How much do Americans fly?
The chart measures air travel in revenue passenger-miles — one paying passenger flown one mile — indexed to the 2019 average (=100). For decades, flying grew steadily with the economy and population, interrupted briefly by recessions and the aftermath of 9/11. By 2019 Americans were flying more than ever. Then came the cliff.
The 2020 collapse
When the pandemic hit in spring 2020, air travel cratered to roughly 5% of its 2019 level in April — a near-total shutdown. Planes flew nearly empty or were grounded entirely; airlines parked hundreds of jets in desert lots and survived on government aid. No event in modern aviation, not even 9/11, came close to this collapse. For a few weeks, the busiest airspace in the world fell silent.
The recovery
The rebound was steep. As restrictions lifted and people rushed to travel again, air travel climbed back through 2021 and 2022, and by 2023–24 had essentially recovered to and surpassed its pre-pandemic peak — driven especially by a surge in leisure travel, even as some business travel stayed permanently lower. The seasonal sawtooth in the line reflects the normal summer-peak, winter-trough rhythm of flying that resumed once the crisis passed.
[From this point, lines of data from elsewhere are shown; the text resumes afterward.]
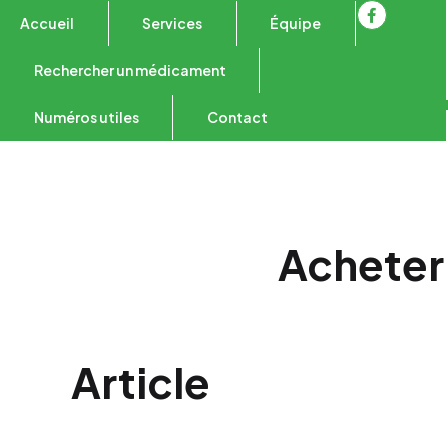
Accueil
Services
Équipe
Rechercher un médicament
Numéros utiles
Contact
Acheter 
Article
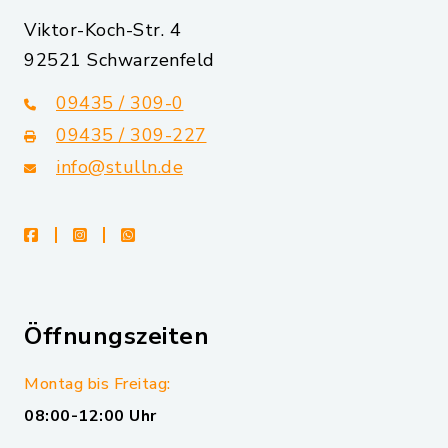
Viktor-Koch-Str. 4
92521 Schwarzenfeld
09435 / 309-0
09435 / 309-227
info@stulln.de
facebook
instagram
whatsapp
Öffnungszeiten
Montag bis Freitag:
08:00-12:00 Uhr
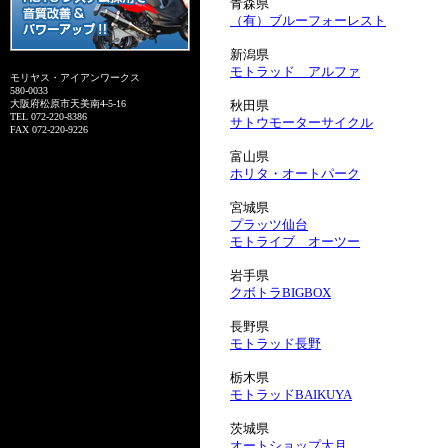
青森県
（有）ブルーフォーレスト
新潟県
モトラッド アルファ
モリヤス・アイアンワークス
580-0033
大阪府松原市天美南4-5-16
秋田県
TEL 072-220-8386
サトウモーターサイクル
FAX 072-220-9226
富山県
ホリタ・オートパーク
宮城県
プラッツ仙台
モトライブ オーツー
岩手県
クボトラBIGBOX
長野県
モトラッド長野
栃木県
モトラッドBAIKUYA
茨城県
オートショップ大月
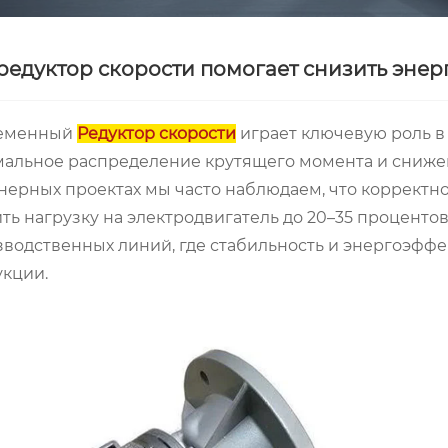
редуктор скорости помогает снизить эне
еменный
Редуктор скорости
играет ключевую роль 
мальное распределение крутящего момента и сниже
ерных проектах мы часто наблюдаем, что корректн
ть нагрузку на электродвигатель до 20–35 проценто
водственных линий, где стабильность и энергоэфф
кции.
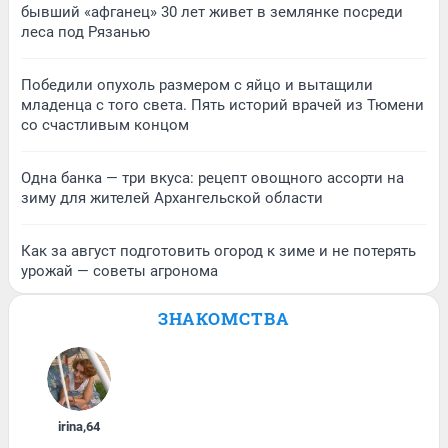
бывший «афганец» 30 лет живет в землянке посреди
леса под Рязанью
Победили опухоль размером с яйцо и вытащили
младенца с того света. Пять историй врачей из Тюмени
со счастливым концом
Одна банка — три вкуса: рецепт овощного ассорти на
зиму для жителей Архангельской области
Как за август подготовить огород к зиме и не потерять
урожай — советы агронома
ЗНАКОМСТВА
irina
,
64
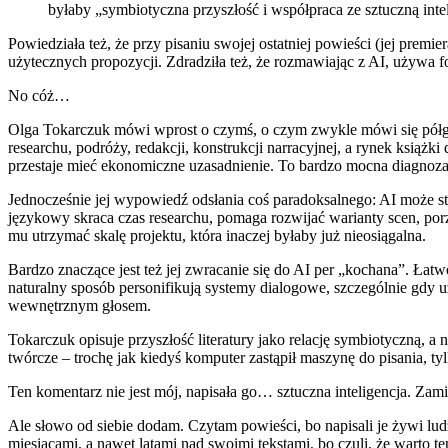
byłaby „symbiotyczna przyszłość i współpraca ze sztuczną intel
Powiedziała też, że przy pisaniu swojej ostatniej powieści (jej premie
użytecznych propozycji. Zdradziła też, że rozmawiając z AI, używa 
No cóż…
Olga Tokarczuk mówi wprost o czymś, o czym zwykle mówi się półgębki
researchu, podróży, redakcji, konstrukcji narracyjnej, a rynek książk
przestaje mieć ekonomiczne uzasadnienie. To bardzo mocna diagnoza 
Jednocześnie jej wypowiedź odsłania coś paradoksalnego: AI może st
językowy skraca czas researchu, pomaga rozwijać warianty scen, porz
mu utrzymać skalę projektu, która inaczej byłaby już nieosiągalna.
Bardzo znaczące jest też jej zwracanie się do AI per „kochana”. Ła
naturalny sposób personifikują systemy dialogowe, szczególnie gdy
wewnętrznym głosem.
Tokarczuk opisuje przyszłość literatury jako relację symbiotyczną, a 
twórcze – trochę jak kiedyś komputer zastąpił maszynę do pisania, t
Ten komentarz nie jest mój, napisała go… sztuczna inteligencja. Zami
Ale słowo od siebie dodam. Czytam powieści, bo napisali je żywi lud
miesiącami, a nawet latami nad swoimi tekstami, bo czuli, że warto t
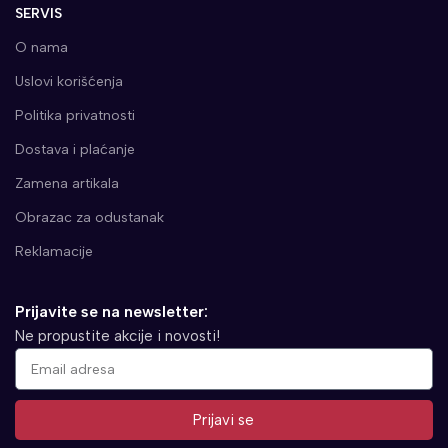
SERVIS
O nama
Uslovi korišćenja
Politika privatnosti
Dostava i plaćanje
Zamena artikala
Obrazac za odustanak
Reklamacije
Prijavite se na newsletter:
Ne propustite akcije i novosti!
Prijavi se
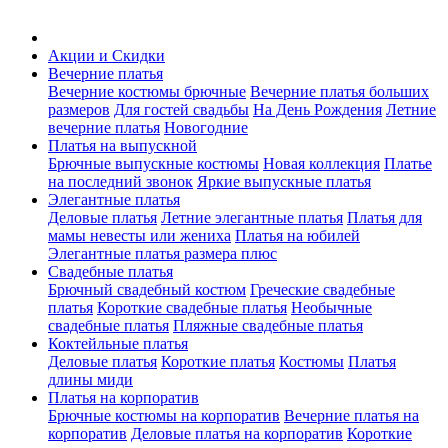
Акции и Скидки
Вечерние платья
Вечерние костюмы брючные
Вечерние платья больших
размеров
Для гостей свадьбы
На День Рождения
Летние
вечерние платья
Новогодние
Платья на выпускной
Брючные выпускные костюмы
Новая коллекция
Платье
на последний звонок
Яркие выпускные платья
Элегантные платья
Деловые платья
Летние элегантные платья
Платья для
мамы невесты или жениха
Платья на юбилей
Элегантные платья размера плюс
Свадебные платья
Брючный свадебный костюм
Греческие свадебные
платья
Короткие свадебные платья
Необычные
свадебные платья
Пляжные свадебные платья
Коктейльные платья
Деловые платья
Короткие платья
Костюмы
Платья
длины миди
Платья на корпоратив
Брючные костюмы на корпоратив
Вечерние платья на
корпоратив
Деловые платья на корпоратив
Короткие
Why flying bounced back faster than transit
Air travel and public transit both collapsed in 2020, but they recovered very differently: flying came roughly all the way back, while transit ridership has stayed well below its old peak. The difference is what each is for. Transit runs on the daily commute, which remote and hybrid work permanently shrank. Flying is dominated by leisure and visiting family — trips people delayed but didn't cancel forever. Once it was safe, that pent-up demand came roaring back, while the office commute simply never fully returned.
Frequently asked questions
How much did air travel fall during COVID?
About 95% in April 2020 — air travel dropped to roughly 5% of its 2019 level, the steepest collapse in the history of commercial aviation.
Has air travel recovered?
Yes — by 2023–24 U.S. air travel had recovered to and surpassed its pre-pandemic peak, led by a surge in leisure travel.
Did air travel recover faster than public transit?
Much faster. Flying came roughly all the way back, while transit ridership stayed well below its peak, because transit depends on the commute that remote work shrank.
What are revenue passenger-miles?
A standard measure of air travel: one paying passenger flown one mile. Total RPM captures how much flying is happening across the system.
Why did leisure travel recover but not business travel?
People delayed vacations and family trips but didn't cancel them forever, so leisure roared back. Business travel partly gave way to video calls and stayed lower.